= Francesco Ciullo =

Italian professional footballer

Francesco Ciullo (born 30 September 1979 in Marghera) is an Italian former professional footballer who played as a forward.

==Football career==
Ciullo started playing professional football in 1997 with his hometown team S.S.C. Venezia. The next season, he went out to Sandonà (Serie C2), where he played 32 games and he scored 10 goals.

After a year Ciullo returned to Venezia team, with which he played two games, but did not score any goals.

The next season, Ciullo was engaged by A.C. Reggiana, and had a productive Lega Pro Prima Divisione season with his new club, scoring one goal in ten league games.
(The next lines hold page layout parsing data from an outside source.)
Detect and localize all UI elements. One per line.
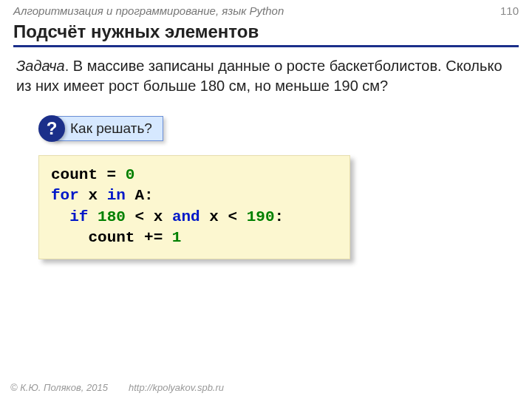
code-block: count = 0 for x in A: if 180 < x and x <… bbox=[38, 155, 350, 259]
page-number: 110 bbox=[500, 4, 519, 17]
hint-label: Как решать? bbox=[53, 116, 163, 141]
slide-title: Подсчёт нужных элементов bbox=[13, 21, 519, 42]
code-txt: x < bbox=[200, 208, 247, 225]
code-num: 0 bbox=[126, 166, 135, 183]
code-txt: : bbox=[275, 208, 284, 225]
code-txt: x bbox=[79, 187, 107, 204]
code-num: 1 bbox=[172, 229, 182, 246]
question-mark-icon: ? bbox=[38, 115, 65, 142]
code-num: 190 bbox=[247, 208, 275, 225]
code-txt: count += bbox=[88, 229, 171, 246]
copyright: © К.Ю. Поляков, 2015 bbox=[10, 382, 108, 393]
code-kw-if: if bbox=[69, 208, 88, 225]
title-rule: Подсчёт нужных элементов bbox=[13, 21, 519, 47]
code-sp bbox=[88, 208, 98, 225]
code-num: 180 bbox=[98, 208, 126, 225]
course-label: Алгоритмизация и программирование, язык … bbox=[13, 4, 284, 17]
footer-url: http://kpolyakov.spb.ru bbox=[129, 382, 224, 393]
header: Алгоритмизация и программирование, язык … bbox=[0, 0, 532, 17]
code-txt: < x bbox=[126, 208, 172, 225]
code-kw-for: for bbox=[51, 187, 79, 204]
task-label: Задача bbox=[16, 58, 65, 74]
hint-row: ? Как решать? bbox=[38, 115, 532, 142]
code-id: count bbox=[51, 166, 98, 183]
footer: © К.Ю. Поляков, 2015 http://kpolyakov.sp… bbox=[10, 382, 224, 393]
code-kw-in: in bbox=[107, 187, 126, 204]
code-txt: A: bbox=[126, 187, 154, 204]
code-kw-and: and bbox=[172, 208, 200, 225]
task-paragraph: Задача. В массиве записаны данные о рост… bbox=[16, 56, 502, 96]
code-op: = bbox=[98, 166, 126, 183]
task-text: . В массиве записаны данные о росте баск… bbox=[16, 58, 502, 94]
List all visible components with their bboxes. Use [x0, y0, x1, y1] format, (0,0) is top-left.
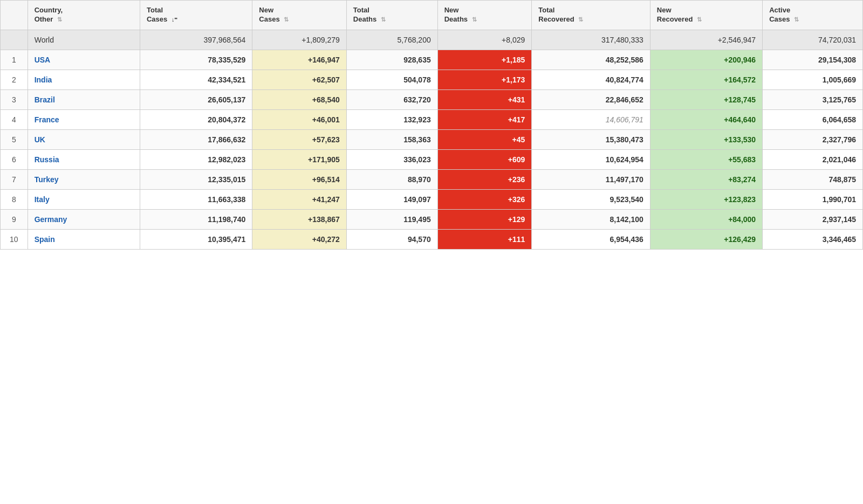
country-link[interactable]: Spain [35, 235, 55, 244]
table-row: 8 Italy 11,663,338 +41,247 149,097 +326 … [1, 189, 863, 209]
new-recovered-cell: +123,823 [650, 189, 762, 209]
new-deaths-cell: +431 [437, 89, 532, 109]
world-new-recovered: +2,546,947 [650, 30, 762, 50]
world-rank [1, 30, 28, 50]
col-total-cases-label: TotalCases [147, 6, 167, 23]
country-link[interactable]: Brazil [35, 95, 55, 104]
new-cases-cell: +62,507 [252, 70, 347, 89]
col-total-deaths-label: TotalDeaths [353, 6, 376, 23]
new-recovered-cell: +83,274 [650, 169, 762, 189]
total-deaths-cell: 88,970 [346, 169, 437, 189]
new-deaths-cell: +236 [437, 169, 532, 189]
total-recovered-cell: 40,824,774 [532, 70, 650, 89]
total-recovered-sort-icon: ⇅ [578, 16, 583, 23]
country-link[interactable]: Russia [35, 155, 59, 164]
active-cases-cell: 748,875 [763, 169, 863, 189]
col-new-cases-label: NewCases [259, 6, 279, 23]
rank-cell: 4 [1, 109, 28, 129]
table-row: 3 Brazil 26,605,137 +68,540 632,720 +431… [1, 89, 863, 109]
rank-cell: 8 [1, 189, 28, 209]
new-cases-sort-icon: ⇅ [284, 16, 289, 23]
country-cell[interactable]: France [28, 109, 140, 129]
country-cell[interactable]: Italy [28, 189, 140, 209]
country-cell[interactable]: Brazil [28, 89, 140, 109]
total-recovered-cell: 22,846,652 [532, 89, 650, 109]
total-cases-cell: 42,334,521 [140, 70, 252, 89]
covid-data-table: Country,Other ⇅ TotalCases ↓⁼ NewCases ⇅… [0, 0, 863, 250]
total-cases-sort-icon: ↓⁼ [172, 16, 178, 23]
total-deaths-cell: 149,097 [346, 189, 437, 209]
active-cases-cell: 1,990,701 [763, 189, 863, 209]
total-deaths-cell: 336,023 [346, 149, 437, 169]
country-cell[interactable]: Russia [28, 149, 140, 169]
col-new-recovered-label: NewRecovered [657, 6, 693, 23]
country-link[interactable]: India [35, 75, 52, 84]
new-deaths-cell: +609 [437, 149, 532, 169]
new-deaths-sort-icon: ⇅ [472, 16, 477, 23]
country-cell[interactable]: Turkey [28, 169, 140, 189]
col-header-total-recovered[interactable]: TotalRecovered ⇅ [532, 1, 650, 30]
col-header-new-deaths[interactable]: NewDeaths ⇅ [437, 1, 532, 30]
col-header-country[interactable]: Country,Other ⇅ [28, 1, 140, 30]
country-link[interactable]: Italy [35, 195, 50, 204]
active-cases-cell: 2,937,145 [763, 209, 863, 229]
new-recovered-sort-icon: ⇅ [697, 16, 702, 23]
new-recovered-cell: +164,572 [650, 70, 762, 89]
total-cases-cell: 17,866,632 [140, 129, 252, 149]
col-header-total-cases[interactable]: TotalCases ↓⁼ [140, 1, 252, 30]
col-header-new-cases[interactable]: NewCases ⇅ [252, 1, 347, 30]
new-deaths-cell: +326 [437, 189, 532, 209]
active-cases-cell: 3,125,765 [763, 89, 863, 109]
new-cases-cell: +138,867 [252, 209, 347, 229]
new-recovered-cell: +126,429 [650, 229, 762, 249]
new-deaths-cell: +45 [437, 129, 532, 149]
world-total-recovered: 317,480,333 [532, 30, 650, 50]
world-row: World 397,968,564 +1,809,279 5,768,200 +… [1, 30, 863, 50]
table-row: 7 Turkey 12,335,015 +96,514 88,970 +236 … [1, 169, 863, 189]
country-link[interactable]: UK [35, 135, 45, 144]
country-cell[interactable]: UK [28, 129, 140, 149]
total-cases-cell: 20,804,372 [140, 109, 252, 129]
country-cell[interactable]: Germany [28, 209, 140, 229]
rank-cell: 10 [1, 229, 28, 249]
total-recovered-cell: 9,523,540 [532, 189, 650, 209]
table-row: 5 UK 17,866,632 +57,623 158,363 +45 15,3… [1, 129, 863, 149]
col-header-active[interactable]: ActiveCases ⇅ [763, 1, 863, 30]
world-new-deaths: +8,029 [437, 30, 532, 50]
world-country: World [28, 30, 140, 50]
total-cases-cell: 26,605,137 [140, 89, 252, 109]
col-total-recovered-label: TotalRecovered [538, 6, 574, 23]
table-row: 1 USA 78,335,529 +146,947 928,635 +1,185… [1, 50, 863, 70]
new-recovered-cell: +200,946 [650, 50, 762, 70]
new-deaths-cell: +1,173 [437, 70, 532, 89]
new-cases-cell: +96,514 [252, 169, 347, 189]
country-cell[interactable]: India [28, 70, 140, 89]
country-link[interactable]: Turkey [35, 175, 59, 184]
total-recovered-cell: 8,142,100 [532, 209, 650, 229]
active-cases-cell: 2,327,796 [763, 129, 863, 149]
total-deaths-cell: 119,495 [346, 209, 437, 229]
active-cases-cell: 2,021,046 [763, 149, 863, 169]
header-row: Country,Other ⇅ TotalCases ↓⁼ NewCases ⇅… [1, 1, 863, 30]
total-cases-cell: 12,335,015 [140, 169, 252, 189]
rank-cell: 2 [1, 70, 28, 89]
table-row: 2 India 42,334,521 +62,507 504,078 +1,17… [1, 70, 863, 89]
world-total-deaths: 5,768,200 [346, 30, 437, 50]
total-recovered-cell: 10,624,954 [532, 149, 650, 169]
country-link[interactable]: France [35, 115, 59, 124]
rank-cell: 7 [1, 169, 28, 189]
total-deaths-cell: 132,923 [346, 109, 437, 129]
col-header-num [1, 1, 28, 30]
col-header-new-recovered[interactable]: NewRecovered ⇅ [650, 1, 762, 30]
world-total-cases: 397,968,564 [140, 30, 252, 50]
country-link[interactable]: USA [35, 56, 51, 64]
table-row: 4 France 20,804,372 +46,001 132,923 +417… [1, 109, 863, 129]
new-cases-cell: +57,623 [252, 129, 347, 149]
total-recovered-cell: 11,497,170 [532, 169, 650, 189]
country-cell[interactable]: Spain [28, 229, 140, 249]
country-link[interactable]: Germany [35, 215, 67, 224]
country-cell[interactable]: USA [28, 50, 140, 70]
total-deaths-cell: 94,570 [346, 229, 437, 249]
total-deaths-cell: 504,078 [346, 70, 437, 89]
col-header-total-deaths[interactable]: TotalDeaths ⇅ [346, 1, 437, 30]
Ciullo later signed on with Ascoli Calcio where he played 24 games and scored one goal. Next year Ciullo changed again, to play with the U.S. Triestina Calcio team (Lega Pro Prima Divisione). Here he played for three years making 40 appearances and scoring 8 goals.

After two years with Arezzo team and Pavia team, Triestina bought him again and he returned to his old team where he collected a presence even in Serie B. After this bad experience he tried to return to play in the Pro League First Division and Pisa Calcio engaged him. In Pisa he played in 15 games.

After some bad seasons, Ciullo went to play in Series D with the Jesolo team. He is one of the reserve players in the Jesolo but comes into play when needed and does a nice work. In the current season Francesco Ciullo made over three goals even though he played very little, and he is proving one of the strongest players in the series.